Professional and research centers and institutes play a critical part in the University of New Hampshire's research and engagement missions. The research that is conducted within these centers is not always visible to many friends of UNH, so I would like to highlight some of that exceptional work in this issue of the University of New Hampshire Magazine.

When the Institute for the Study of Earth, Oceans, and Space (EOS) was established in 1985, it was a small program with a tremendous vision. Conceived as a multidisciplinary scientific research center dedicated to the study of the relationship of the Earth with its surrounding universe, EOS relied on the commitment and passion of faculty members who understood what could be accomplished by pooling their intellectual capital. Today, EOS is a model for UNH and a world-class center of research and scholarship. A leader in its field, EOS supports inquiry at the highest levels by individuals at the top of their discipline. It draws some $28 million in external funding annually and is adept at communicating what it learns with the outside world.

I recently had the privilege of sharing the podium with our good friends and supporters, U.S. Sen. Judd Gregg and Vice Admiral Conrad Lautenbacher Jr., undersecretary of commerce for Oceans and Atmosphere and NOAA administrator, to announce UNH's participation in the world's largest-ever air quality study. This five-year, $9 million research effort is a landmark in the study of worldwide air quality and air quality prediction. The work in the state, across the Atlantic and in Europe will involve hundreds of scientists. Perhaps the best part is that our students will be deeply involved, working side by side with world-renowned scientists.

Such opportunities are a highly prized facet of a UNH education that combines the living and learning environment of a small New England liberal arts college with the breadth, spirit of discovery and civic commitment of a land-grant research institution. But knowledge remains academic unless we are equally committed to using what we learn to address the needs of our wider society. In fact, the fulfillment of our mission--teaching, research and public service--depends upon such activity.

In our Academic Plan, the strategic blueprint for the university, one of our goals is the advancement and coordination of engagement, outreach and public service efforts. Some of these programs are already in place. For example, the Joan and James Leitzel Center for Mathematics, Science, and Engineering Education is dedicated to improving education in these fields from kindergarten through college. In this, the center engages the university's working scientists, mathematicians and engineers as well as educators.

Our other centers also successfully link knowledge and application for the greater good. The Carsey Institute for Families and Communities is our newest interdisciplinary institute. Established with a gift from noted alumna Marcy Carsey '66, and led by Cynthia "Mil" Duncan, the institute is poised to become nationally influential. Faculty members and students from the College of Liberal Arts and the School of Health and Human Services will work together on research and scholarship to affect policy and inform policymakers on issues relating to families and communities. The synergy that will result from linking the important work at our Institute on Disability, Center for Health Policy and Practice, JusticeWorks and the Center on Integrated Regional Policy, to name a few, will work to our collective benefit.

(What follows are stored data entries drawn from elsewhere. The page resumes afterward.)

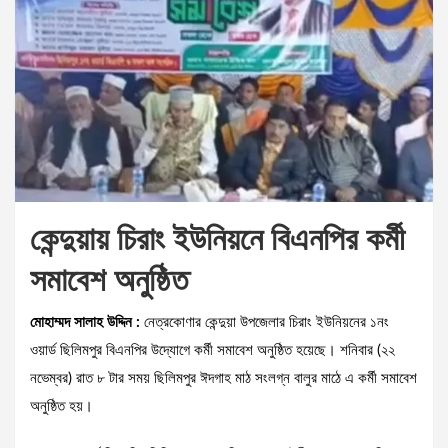
কেন্দুয়ায় চিরাং ইউনিয়নে বিএনপির কর্মী
সমাবেশ অনুষ্ঠিত
মোহাম্মদ সালাহ উদ্দিন :
নেত্রকোণার কেন্দুয়া উপজেলার চিরাং ইউনিয়নের ১নং
ওয়ার্ড ছিলিমপুর বিএনপির উদ্যোগে কর্মী সমাবেশ অনুষ্ঠিত হয়েছে। শনিবার (২২
নভেম্বর) রাত ৮ টার সময় ছিলিমপুর ঈদগাহ মাঠ সংলগ্ন বালুর মাঠে এ কর্মী সমাবেশ
অনুষ্ঠিত হয়।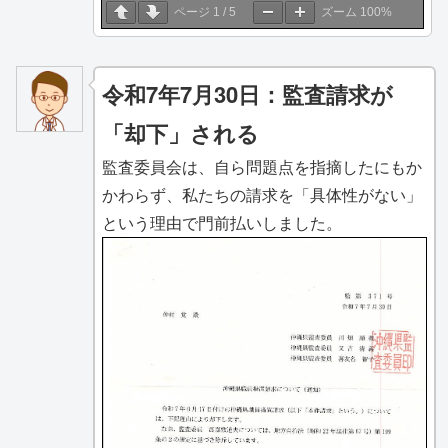
ページ
1
/
5
ズーム
100%
令和7年7月30日：監査請求が
「却下」される
監査委員会は、自ら問題点を指摘したにもか
かわらず、私たちの請求を「具体性がない」
という理由で門前払いしました。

Describing her vision for the institute, Duncan captures the promise of engagement through research and scholarship. "Carsey is going to be a lively place, where important projects are undertaken, where faculty members find new colleagues and ways of working, and where students are immersed in important issues of the day. It will be a place that town planners, state health officials and legislators can turn to for solid data and analysis, and where organizations can find students and faculty members ready to assist in examining problems and finding solutions. We want it to be like its sister, EOS, a university institute that attracts significant research funding to answer pressing social and health policy questions, and is a magnet to attract and hold the very best faculty and students."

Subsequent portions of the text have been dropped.